Ideally, the first three elements would be developed sequentially across 18­ months. In reality, white paper timelines are frequently compressed and skewed by unrealistic deadlines, bureaucratic inertia and institutional turf wars leaving insufficient time to think through complex issues and properly integrate strategy with the force structure review.

To avoid this outcome, the white paper team must be given time to complete its due diligence even if this means going beyond the government’s deadline of March next year. There should also be a rethink of key planning assumptions that have passed their use-by date or require revision because of economic, social and technological changes.

An example is the dangerous fiction that our intelligence community can provide timely early warning of threats. In the pre-modern wars of past centuries, embryonic professional militaries could be rapidly scaled up by recruiting large numbers of volunteers from civilian life who could be trained to fight in months, if not weeks.

Rapid mobilisation and enlargement are far more difficult today because of the complexity of modern warfare and the rapidity with which new or hybrid threats can emerge, as Afghanistan and 9/11 remind us. It is doubtful whether any white paper could have predicted, before the event, that a wing of the Pentagon would be destroyed by a US passenger plane flown by foreign jihadists, or that Australian troops would be fighting in far-away Afghanistan for a decade.

Even the far-sighted US intelligence community, with its multi-billion-dollar budgets and massive human and technical resources, seems to have been blindsided by the speed of Russia’s recent annexation of Crimea. This is not an argument against good intelligence but a cautionary reminder that even the best intelligence has its limits. The lesson here is that the ADF will almost certainly have to fight as it is, so it better have what it needs.

A related misconception is that white papers can, and should, confidently peer 20-30 years into the future to make firm decisions about specific military capabilities we should acquire now. Sadly, such perspicacity is beyond the reach of mere mortals. A more sensible approach would be to focus on what we need for the next 10 years and build greater flexibility into the defence acquisition process.
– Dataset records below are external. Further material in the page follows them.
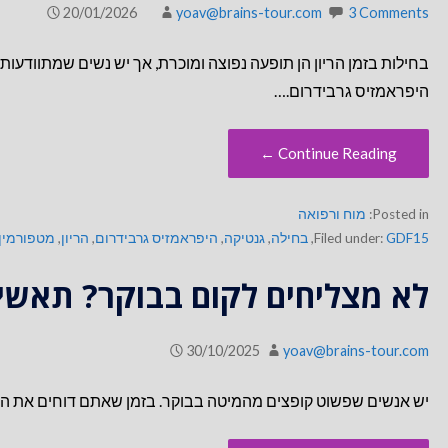
20/01/2026
yoav@brains-tour.com
3 Comments
בחילות בזמן הריון הן תופעה נפוצה ומוכרת, אך יש נשים שמתוודע
היפראמזיס גרבידרום.…
Continue Reading ←
Posted in:
מוח ורפואה
GDF15
Filed under:
,
בחילה
,
גנטיקה
,
היפראמזיס גרבידרום
,
הריון
,
מטפורמין
לא מצליחים לקום בבוקר? תאשי
30/10/2025
yoav@brains-tour.com
יש אנשים שפשוט קופצים מהמיטה בבוקר. בזמן שאתם דוחים את הקץ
This means continuously upgrading equipment, systems and technology. Replacing ageing force elements in shorter time­frames will lessen the risk of premature obsolescence, thereby improving the ADF’s operational readiness and combat edge.

Finally, the white paper must determine how and where the ADF will operate. Two perennial failings are the unwarranted privileging of proximity over importance; and a tendency to identify specific threats, usually a country or non-state actor, before first considering the nature of the generic challenges that are likely to arise and what the ADF will need to overcome them. Unless these failings are rectified, distortions of strategy and force structure are inevitable since it is folly to predict where, and against whom, the future ADF will operate.

Logic and history suggest that Australia must be capable of deploying and sustaining a credible force anywhere in the world, not just in our immediate neighbourhood. And our defence planners need to clearly identify the types of conflicts that are likeliest to engage the ADF. If these criteria are met, then the 2015 white paper should be able to deliver the affordable and capable defence force the government wants and the country deserves.

Alan Dupont is a Professor of International Security at UNSW.